Transcribed page contents
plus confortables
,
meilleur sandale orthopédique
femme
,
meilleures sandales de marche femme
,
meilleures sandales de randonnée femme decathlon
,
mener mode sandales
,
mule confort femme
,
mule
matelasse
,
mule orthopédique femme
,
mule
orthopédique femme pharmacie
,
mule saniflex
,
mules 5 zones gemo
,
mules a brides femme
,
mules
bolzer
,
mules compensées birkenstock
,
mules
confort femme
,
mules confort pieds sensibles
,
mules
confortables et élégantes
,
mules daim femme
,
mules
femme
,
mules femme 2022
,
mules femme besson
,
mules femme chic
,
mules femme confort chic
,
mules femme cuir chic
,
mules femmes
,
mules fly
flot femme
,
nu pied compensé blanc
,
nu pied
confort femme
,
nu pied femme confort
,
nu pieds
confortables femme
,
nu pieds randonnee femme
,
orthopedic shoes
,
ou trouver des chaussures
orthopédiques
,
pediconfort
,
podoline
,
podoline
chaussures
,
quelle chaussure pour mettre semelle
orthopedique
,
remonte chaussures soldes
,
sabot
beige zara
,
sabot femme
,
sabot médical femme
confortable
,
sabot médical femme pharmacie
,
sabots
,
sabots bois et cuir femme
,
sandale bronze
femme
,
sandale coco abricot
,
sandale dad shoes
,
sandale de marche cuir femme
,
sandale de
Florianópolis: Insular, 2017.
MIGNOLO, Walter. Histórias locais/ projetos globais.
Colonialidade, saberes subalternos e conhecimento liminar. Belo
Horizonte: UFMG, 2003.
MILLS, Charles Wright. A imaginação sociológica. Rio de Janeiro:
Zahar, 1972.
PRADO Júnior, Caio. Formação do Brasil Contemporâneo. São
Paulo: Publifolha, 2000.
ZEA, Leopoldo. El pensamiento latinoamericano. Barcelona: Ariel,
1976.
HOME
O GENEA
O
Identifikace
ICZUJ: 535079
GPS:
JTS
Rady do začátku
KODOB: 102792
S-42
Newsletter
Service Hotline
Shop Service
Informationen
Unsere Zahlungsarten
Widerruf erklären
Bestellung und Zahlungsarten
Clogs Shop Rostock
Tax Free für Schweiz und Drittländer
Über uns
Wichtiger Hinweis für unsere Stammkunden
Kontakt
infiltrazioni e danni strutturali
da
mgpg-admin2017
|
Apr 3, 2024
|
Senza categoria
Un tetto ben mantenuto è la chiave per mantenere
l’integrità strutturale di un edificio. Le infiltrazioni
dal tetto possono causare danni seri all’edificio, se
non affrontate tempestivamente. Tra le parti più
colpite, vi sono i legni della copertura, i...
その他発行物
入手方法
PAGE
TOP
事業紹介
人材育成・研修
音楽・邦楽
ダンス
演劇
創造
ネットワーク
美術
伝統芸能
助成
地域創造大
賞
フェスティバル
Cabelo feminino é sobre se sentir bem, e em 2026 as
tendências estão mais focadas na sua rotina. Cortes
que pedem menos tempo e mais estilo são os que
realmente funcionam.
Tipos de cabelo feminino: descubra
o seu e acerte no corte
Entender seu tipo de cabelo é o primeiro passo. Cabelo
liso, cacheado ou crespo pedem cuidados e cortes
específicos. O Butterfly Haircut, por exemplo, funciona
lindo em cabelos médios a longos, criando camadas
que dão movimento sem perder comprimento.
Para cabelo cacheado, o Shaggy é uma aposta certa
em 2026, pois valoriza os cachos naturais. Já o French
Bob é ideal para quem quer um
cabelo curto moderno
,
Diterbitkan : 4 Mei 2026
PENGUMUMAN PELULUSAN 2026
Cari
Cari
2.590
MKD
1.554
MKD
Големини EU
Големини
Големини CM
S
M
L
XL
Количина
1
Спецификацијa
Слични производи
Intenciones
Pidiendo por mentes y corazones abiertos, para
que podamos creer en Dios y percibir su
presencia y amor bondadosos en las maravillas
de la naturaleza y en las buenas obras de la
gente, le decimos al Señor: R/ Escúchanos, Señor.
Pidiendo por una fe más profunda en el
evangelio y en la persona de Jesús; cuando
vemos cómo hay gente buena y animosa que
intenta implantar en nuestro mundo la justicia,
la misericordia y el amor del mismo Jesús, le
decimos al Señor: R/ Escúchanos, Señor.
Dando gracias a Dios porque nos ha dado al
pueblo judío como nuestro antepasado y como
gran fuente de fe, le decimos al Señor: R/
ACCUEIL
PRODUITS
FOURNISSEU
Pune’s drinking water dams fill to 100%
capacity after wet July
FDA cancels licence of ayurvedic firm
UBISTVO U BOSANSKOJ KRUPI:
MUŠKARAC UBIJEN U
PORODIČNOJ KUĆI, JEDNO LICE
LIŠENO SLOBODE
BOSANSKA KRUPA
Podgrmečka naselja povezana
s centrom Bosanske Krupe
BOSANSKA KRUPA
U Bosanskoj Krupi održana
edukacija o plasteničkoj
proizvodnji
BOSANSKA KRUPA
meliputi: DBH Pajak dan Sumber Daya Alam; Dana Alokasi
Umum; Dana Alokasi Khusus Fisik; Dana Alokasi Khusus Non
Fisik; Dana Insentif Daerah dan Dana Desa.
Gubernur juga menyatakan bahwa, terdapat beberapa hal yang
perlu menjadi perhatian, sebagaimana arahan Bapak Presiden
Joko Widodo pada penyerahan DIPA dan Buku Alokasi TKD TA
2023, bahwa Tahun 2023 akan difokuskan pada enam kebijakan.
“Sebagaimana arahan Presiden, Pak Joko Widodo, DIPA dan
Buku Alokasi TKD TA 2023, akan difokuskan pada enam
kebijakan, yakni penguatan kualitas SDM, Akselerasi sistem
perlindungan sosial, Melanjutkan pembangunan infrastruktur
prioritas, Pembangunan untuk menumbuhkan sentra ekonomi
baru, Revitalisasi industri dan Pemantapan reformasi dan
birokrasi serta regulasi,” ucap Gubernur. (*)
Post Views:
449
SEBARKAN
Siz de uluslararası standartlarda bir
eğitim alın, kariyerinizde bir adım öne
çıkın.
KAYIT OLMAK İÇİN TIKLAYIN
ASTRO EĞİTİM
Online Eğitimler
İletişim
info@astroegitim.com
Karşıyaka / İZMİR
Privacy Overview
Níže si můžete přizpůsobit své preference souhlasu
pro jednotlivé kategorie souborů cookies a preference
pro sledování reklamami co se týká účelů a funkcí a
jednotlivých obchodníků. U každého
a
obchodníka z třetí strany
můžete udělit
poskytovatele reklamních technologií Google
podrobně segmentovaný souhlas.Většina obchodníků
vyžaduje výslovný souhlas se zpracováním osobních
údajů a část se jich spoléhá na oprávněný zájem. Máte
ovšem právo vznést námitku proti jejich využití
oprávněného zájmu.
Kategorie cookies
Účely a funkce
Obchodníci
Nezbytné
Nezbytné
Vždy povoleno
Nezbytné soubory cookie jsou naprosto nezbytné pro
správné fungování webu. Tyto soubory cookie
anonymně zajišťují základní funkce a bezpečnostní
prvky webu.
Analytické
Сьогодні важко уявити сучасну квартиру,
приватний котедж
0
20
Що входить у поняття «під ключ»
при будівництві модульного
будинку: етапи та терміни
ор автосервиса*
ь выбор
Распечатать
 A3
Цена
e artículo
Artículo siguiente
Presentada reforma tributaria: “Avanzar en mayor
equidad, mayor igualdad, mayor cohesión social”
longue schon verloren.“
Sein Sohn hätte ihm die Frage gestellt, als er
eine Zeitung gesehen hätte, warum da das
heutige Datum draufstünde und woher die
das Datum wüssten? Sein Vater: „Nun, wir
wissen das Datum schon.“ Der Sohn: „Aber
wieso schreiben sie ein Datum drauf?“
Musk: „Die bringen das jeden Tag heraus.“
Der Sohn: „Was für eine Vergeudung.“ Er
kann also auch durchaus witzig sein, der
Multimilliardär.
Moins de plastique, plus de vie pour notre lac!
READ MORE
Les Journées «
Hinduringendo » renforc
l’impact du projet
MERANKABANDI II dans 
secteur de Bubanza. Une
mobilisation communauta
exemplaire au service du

### TASK BRIEF:
Would you copy, unchanged, the stretch of the records above that begins at the line containing "FDA cancels licence of ayurvedic firm" and ends at the line containing "2023, bahwa Tahun", and only that?

### EXERCISE RESULT:
FDA cancels licence of ayurvedic firm
UBISTVO U BOSANSKOJ KRUPI:
MUŠKARAC UBIJEN U
PORODIČNOJ KUĆI, JEDNO LICE
LIŠENO SLOBODE
BOSANSKA KRUPA
Podgrmečka naselja povezana
s centrom Bosanske Krupe
BOSANSKA KRUPA
U Bosanskoj Krupi održana
edukacija o plasteničkoj
proizvodnji
BOSANSKA KRUPA
meliputi: DBH Pajak dan Sumber Daya Alam; Dana Alokasi
Umum; Dana Alokasi Khusus Fisik; Dana Alokasi Khusus Non
Fisik; Dana Insentif Daerah dan Dana Desa.
Gubernur juga menyatakan bahwa, terdapat beberapa hal yang
perlu menjadi perhatian, sebagaimana arahan Bapak Presiden
Joko Widodo pada penyerahan DIPA dan Buku Alokasi TKD TA
2023, bahwa Tahun 2023 akan difokuskan pada enam kebijakan.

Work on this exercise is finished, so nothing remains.